Satellite Images Object Detection: 95% Accuracy in a Few Lines of Code
The question is not ‘If’, but ‘how’ image-based insights should be consumed. Exploit business opportunities with satellite data.
Tuesday, 4 February, 2020
Satellite Images Object Detection: 95% Accuracy in a Few Lines of Code
Ship Surveillance & Tracking with TensorFlow 2.0: The Basic Solution
Diversity of satellite images conditions and scales makes object detection one step harder
The Question Is Not “If”, but “How” Image-Based Insights Should Be Consumed
Given the exponential growth of images, and in particular optical, infrared and SAR satellite images, business opportunities are growing faster than the number of data scientists that know how to handle them.
For companies used to consume structured data, this means:
- Dedicating a number of their data scientists to develop image processing skills in-house, or
- Consuming already processed feeds, for example Vortexa and its SDK or its datasets on AWS data exchange in the case of ship analytics.
Target audience for this post:
- The data scientist tasked with developing image processing skills will be interested in the simple implementation of Part 1, as well as the thinking process in dealing with the often unspoken architecture and optimisation choices made in Part 2.
- The reader interested in consuming already processed feeds might want to look at images and their captions in both posts, and get a feel for what’s involved in object detection, and their interpretability.
This is the 1st part of a 3 blog posts series:
- Ship detection – Part 1: ship detection, i.e. binary prediction of whether there is at least 1 ship, or not.

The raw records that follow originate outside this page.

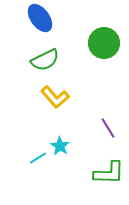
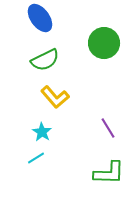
cyan star: moved 18 px left, 14 px up
cyan line: moved 2 px left
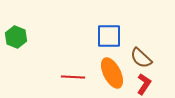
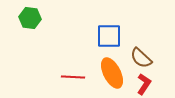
green hexagon: moved 14 px right, 19 px up; rotated 15 degrees counterclockwise
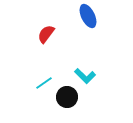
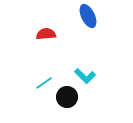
red semicircle: rotated 48 degrees clockwise
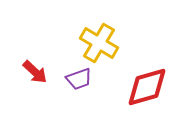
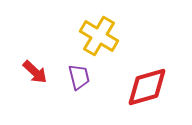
yellow cross: moved 7 px up
purple trapezoid: moved 2 px up; rotated 84 degrees counterclockwise
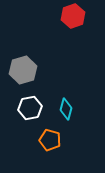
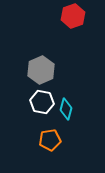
gray hexagon: moved 18 px right; rotated 8 degrees counterclockwise
white hexagon: moved 12 px right, 6 px up; rotated 20 degrees clockwise
orange pentagon: rotated 25 degrees counterclockwise
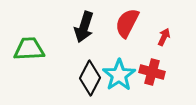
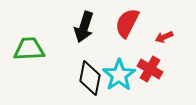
red arrow: rotated 138 degrees counterclockwise
red cross: moved 2 px left, 3 px up; rotated 15 degrees clockwise
black diamond: rotated 16 degrees counterclockwise
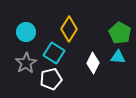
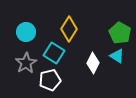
cyan triangle: moved 1 px left, 1 px up; rotated 28 degrees clockwise
white pentagon: moved 1 px left, 1 px down
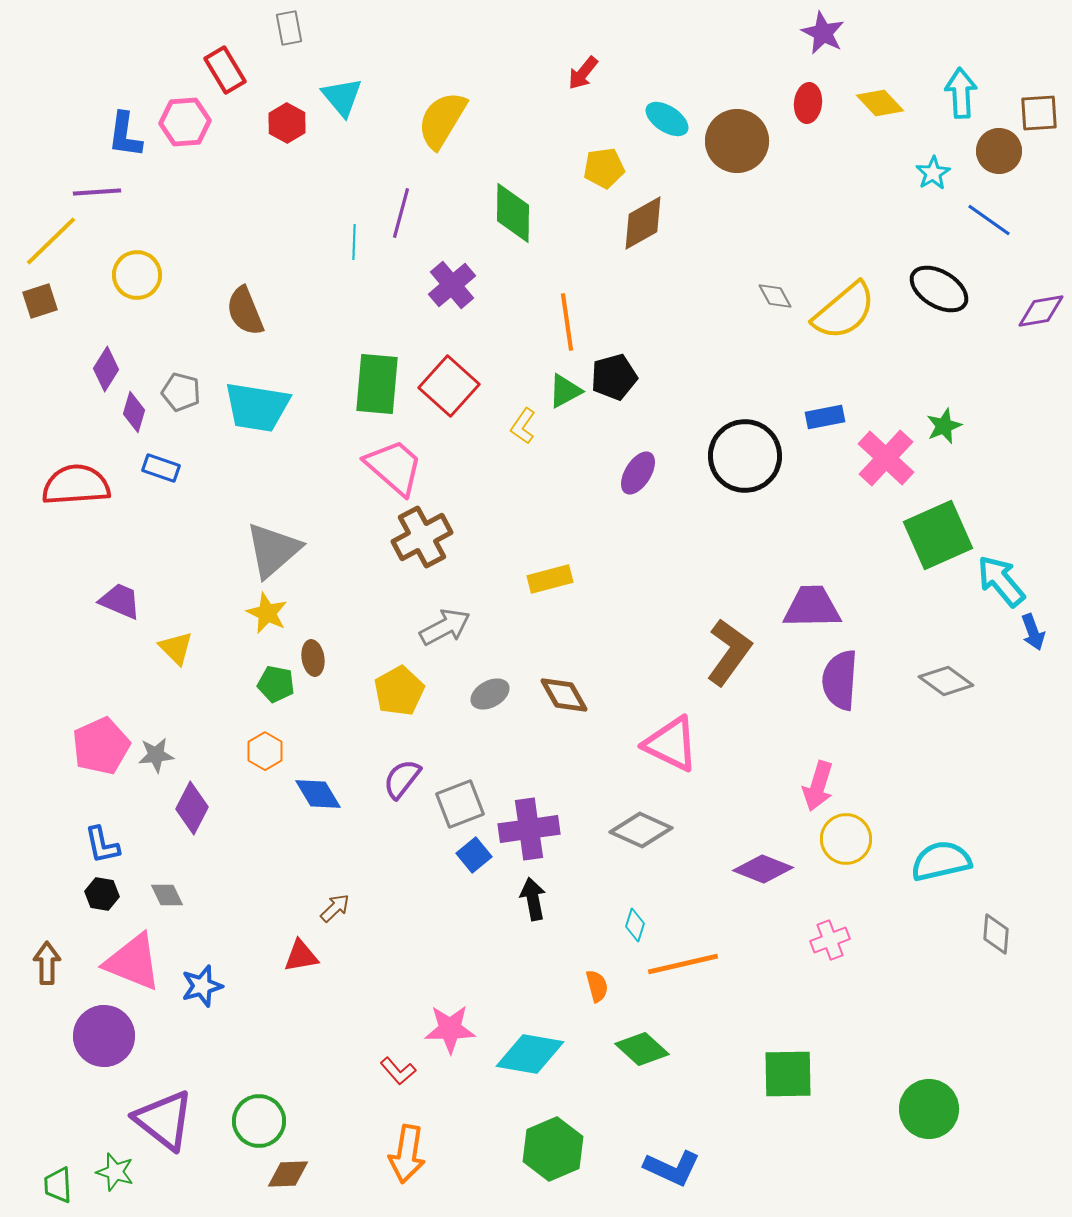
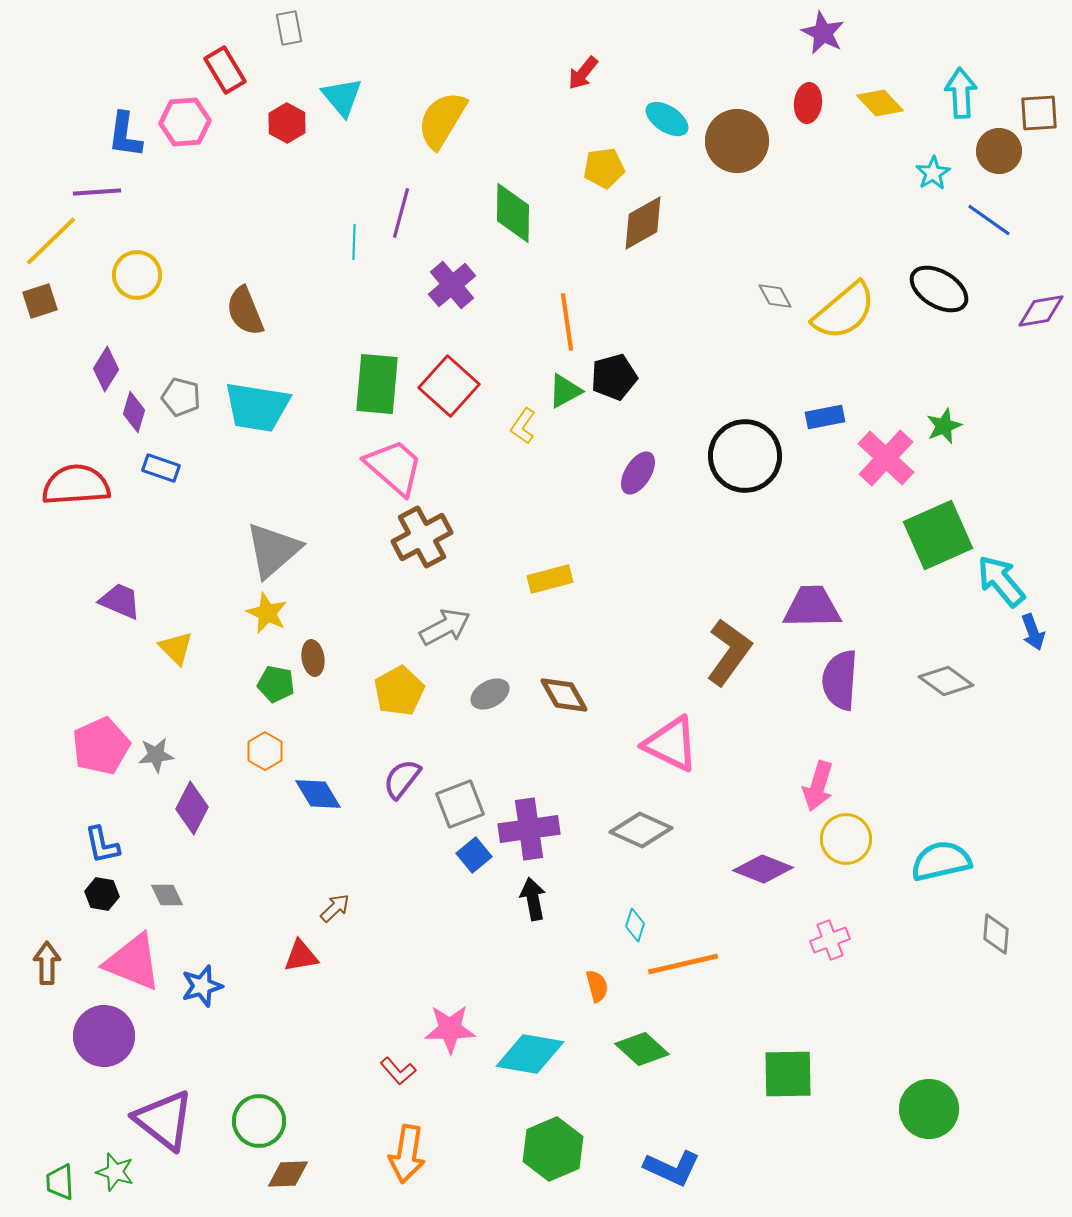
gray pentagon at (181, 392): moved 5 px down
green trapezoid at (58, 1185): moved 2 px right, 3 px up
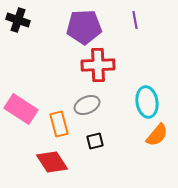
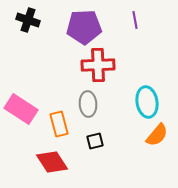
black cross: moved 10 px right
gray ellipse: moved 1 px right, 1 px up; rotated 70 degrees counterclockwise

Part 1 is a simple solution showing great results in a few lines of code
- Ship detection – Part 2: ship detection with transfer learning and decision interpretability through GAP/GMP’s implicit localisation properties
- Ship localisation – Part 3: identify where ship are within the image, and highlight with a mask or a bounding box
What you will learn in this post (Ship detection – Part 1):
- Context: satellite imaging context & opportunities
- On the fly preprocessing generators with Tensorflow
- Learning rate selection technique
- Simple ConvDenseNet (LeCun style) implementation, reaching 95% accuracy while having seen the data set only 2.5 times
Context, Motivation and Opportunities
With the increase of satellites in orbit, daily pictures of most of the world are now widely available. Data sources include both free (USGS, Landviewer, ESA’s Copernicus etc) and commercial (Planet, Orbital insight, Descartes Labs, URSA etc) entities. The competition is fierce, and seems to yield very fast innovation, with companies such as Capella Space now pitching hourly updates by launching constellations of small satellites of only a few kg. Those satellites increasingly cover beyond the optical visible spectrum, notably Synthetic Aperture Radar (SAR) which offer the benefit to work independently of clouds or daylight. Along with the growth of other image sources, the ability to interpret image data is a key to untapped commercial opportunities.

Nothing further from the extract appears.